> _What you should do_: Look through the records below for the line with "For every named target in this 1321×720" and the line with "By Author (53, 477)", then return those lines and all lines between, exactly.

> _Dataset excerpts_:

_____

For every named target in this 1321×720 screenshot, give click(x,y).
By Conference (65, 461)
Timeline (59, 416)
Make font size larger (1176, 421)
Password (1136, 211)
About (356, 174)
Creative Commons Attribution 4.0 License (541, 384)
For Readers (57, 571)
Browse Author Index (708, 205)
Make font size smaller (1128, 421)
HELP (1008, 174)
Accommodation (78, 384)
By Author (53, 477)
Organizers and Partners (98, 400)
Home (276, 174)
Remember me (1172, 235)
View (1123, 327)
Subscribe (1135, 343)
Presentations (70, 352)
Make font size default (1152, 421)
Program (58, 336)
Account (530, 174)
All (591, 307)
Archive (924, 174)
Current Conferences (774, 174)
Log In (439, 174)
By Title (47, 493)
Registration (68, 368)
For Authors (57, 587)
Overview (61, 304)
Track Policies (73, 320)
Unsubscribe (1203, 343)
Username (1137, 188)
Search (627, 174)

_____

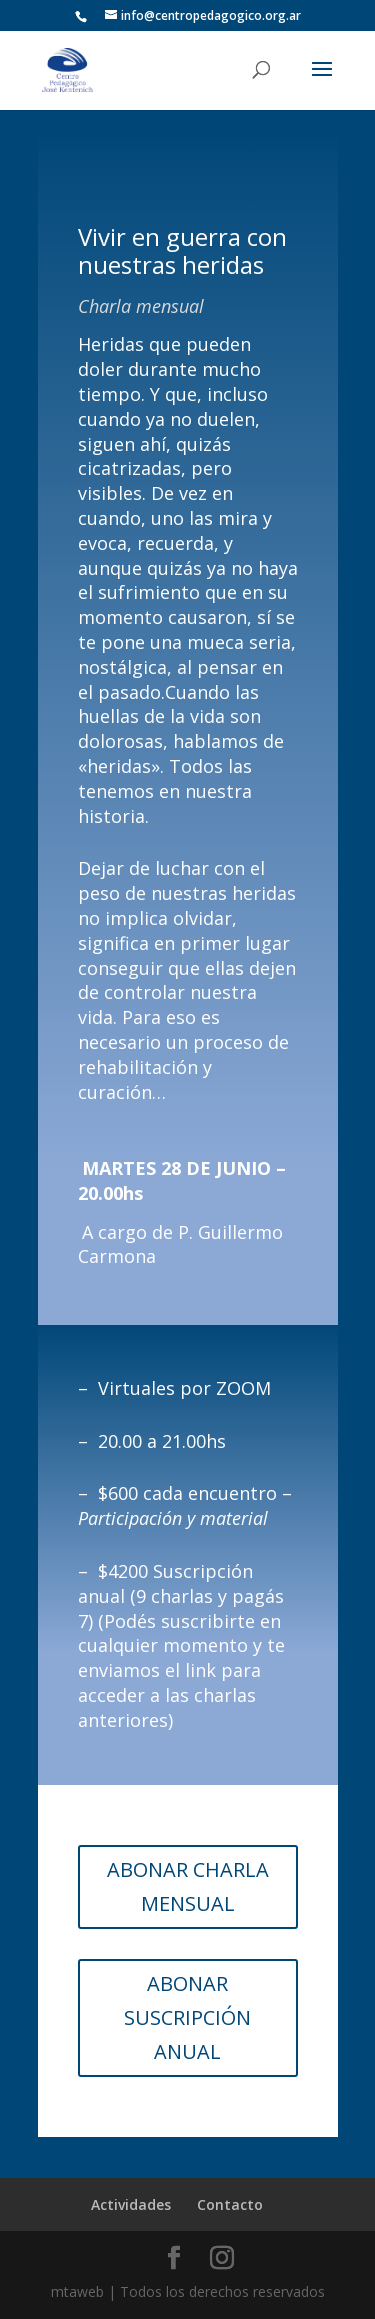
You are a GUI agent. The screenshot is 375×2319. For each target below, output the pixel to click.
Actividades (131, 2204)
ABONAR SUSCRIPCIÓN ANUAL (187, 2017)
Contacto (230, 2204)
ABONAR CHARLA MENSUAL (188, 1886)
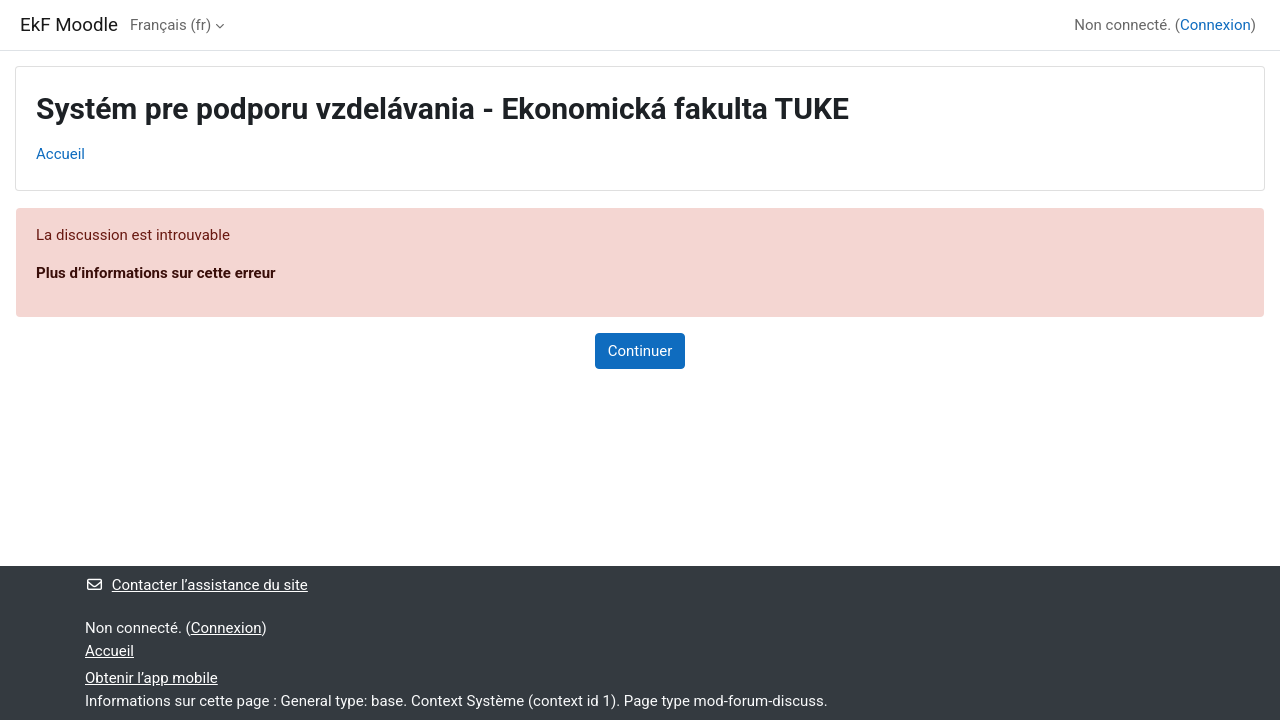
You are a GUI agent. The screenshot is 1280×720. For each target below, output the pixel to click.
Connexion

_____

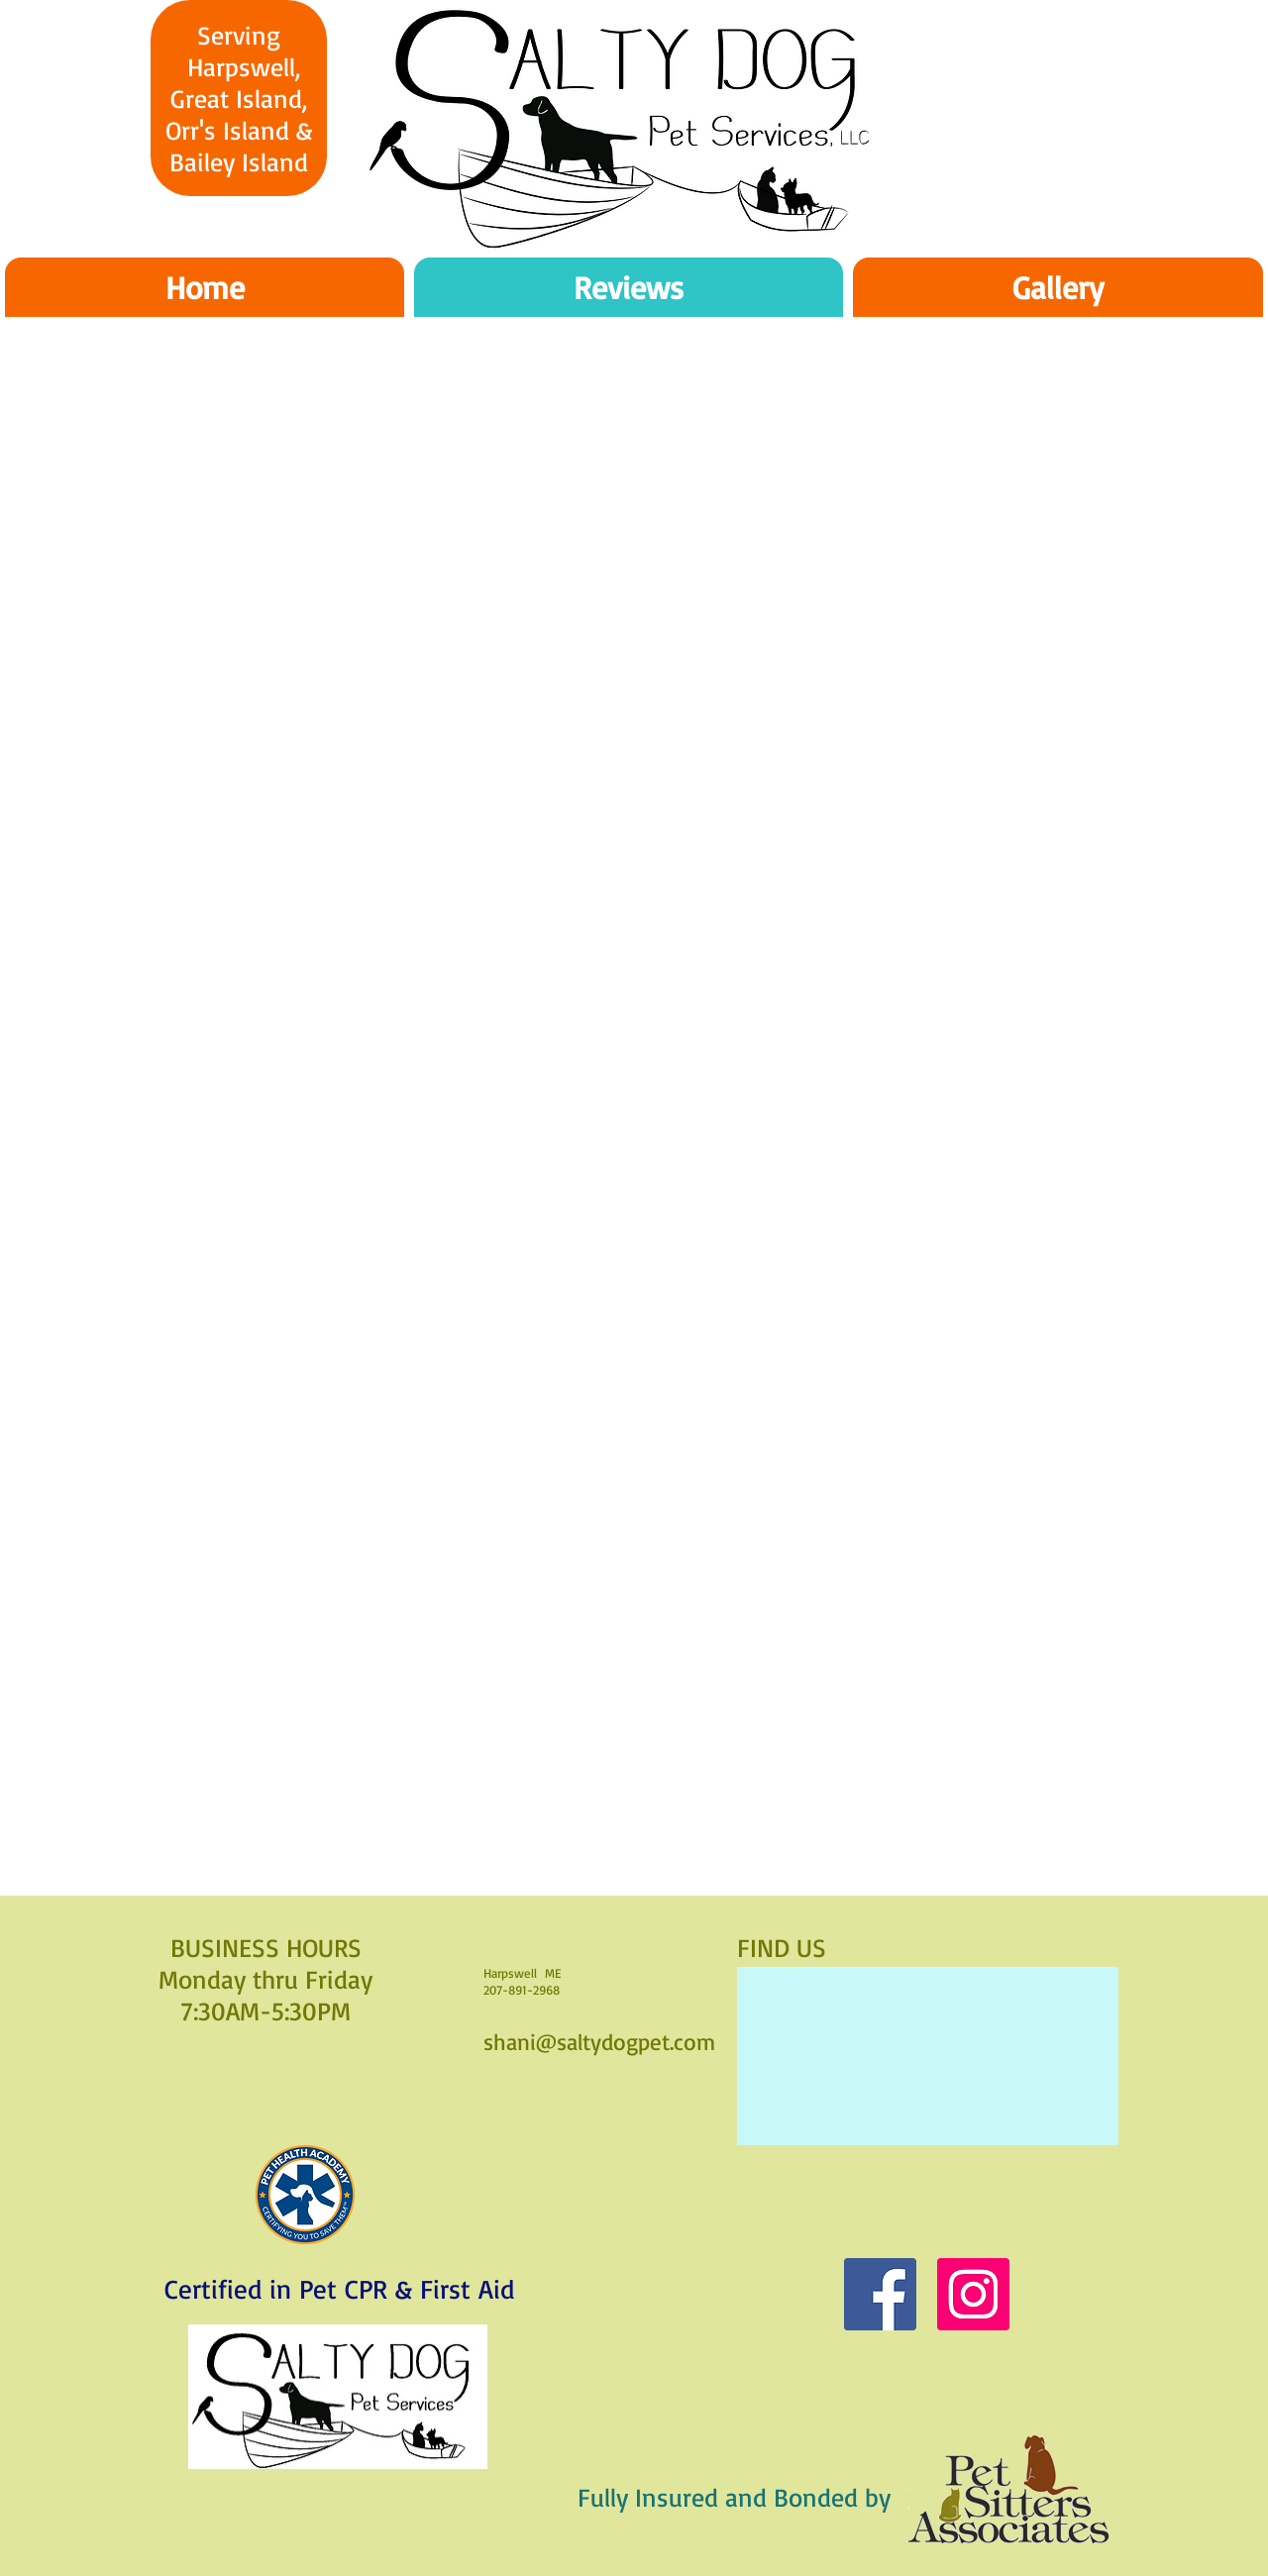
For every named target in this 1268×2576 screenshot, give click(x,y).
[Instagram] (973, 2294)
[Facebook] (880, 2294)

_____

> _Response_:
For every named target in this 1321×720 screenshot, give click(x,y).
By Conference (65, 461)
Timeline (59, 416)
Make font size larger (1176, 421)
Password (1136, 211)
About (356, 174)
Creative Commons Attribution 4.0 License (541, 384)
For Readers (57, 571)
Browse Author Index (708, 205)
Make font size smaller (1128, 421)
HELP (1008, 174)
Accommodation (78, 384)
By Author (53, 477)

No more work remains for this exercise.